Task statement
Output the records exactly as they appear, with no pictures included.

Source data
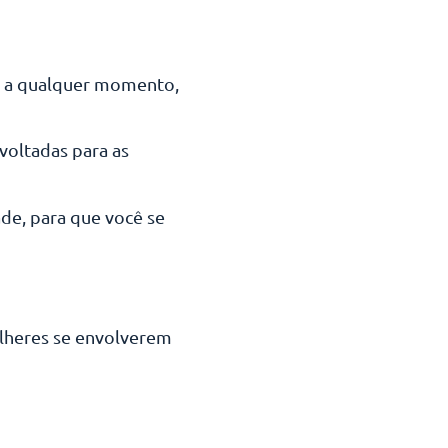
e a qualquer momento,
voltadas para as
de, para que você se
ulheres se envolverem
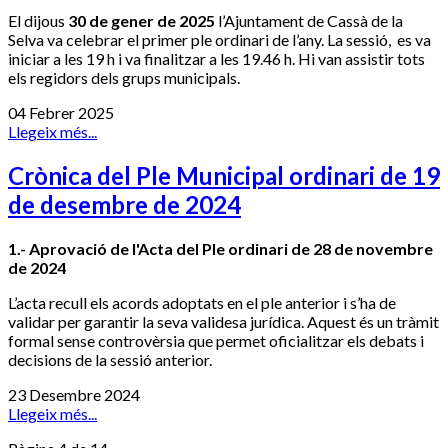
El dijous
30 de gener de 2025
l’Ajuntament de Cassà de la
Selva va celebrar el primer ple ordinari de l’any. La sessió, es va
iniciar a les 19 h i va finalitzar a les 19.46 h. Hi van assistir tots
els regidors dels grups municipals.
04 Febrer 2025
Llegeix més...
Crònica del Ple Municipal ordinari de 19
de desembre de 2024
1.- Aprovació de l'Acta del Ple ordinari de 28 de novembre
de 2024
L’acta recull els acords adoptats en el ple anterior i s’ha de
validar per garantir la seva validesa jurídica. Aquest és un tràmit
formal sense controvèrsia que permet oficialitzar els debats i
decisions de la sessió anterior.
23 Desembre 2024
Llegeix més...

Answer to this exercise
e a qualquer momento,
voltadas para as
de, para que você se
ulheres se envolverem
El dijous
30 de gener de 2025
l’Ajuntament de Cassà de la
Selva va celebrar el primer ple ordinari de l’any. La sessió, es va
iniciar a les 19 h i va finalitzar a les 19.46 h. Hi van assistir tots
els regidors dels grups municipals.
04 Febrer 2025
Llegeix més...
Crònica del Ple Municipal ordinari de 19
de desembre de 2024
1.- Aprovació de l'Acta del Ple ordinari de 28 de novembre
de 2024
L’acta recull els acords adoptats en el ple anterior i s’ha de
validar per garantir la seva validesa jurídica. Aquest és un tràmit
formal sense controvèrsia que permet oficialitzar els debats i
decisions de la sessió anterior.
23 Desembre 2024
Llegeix més...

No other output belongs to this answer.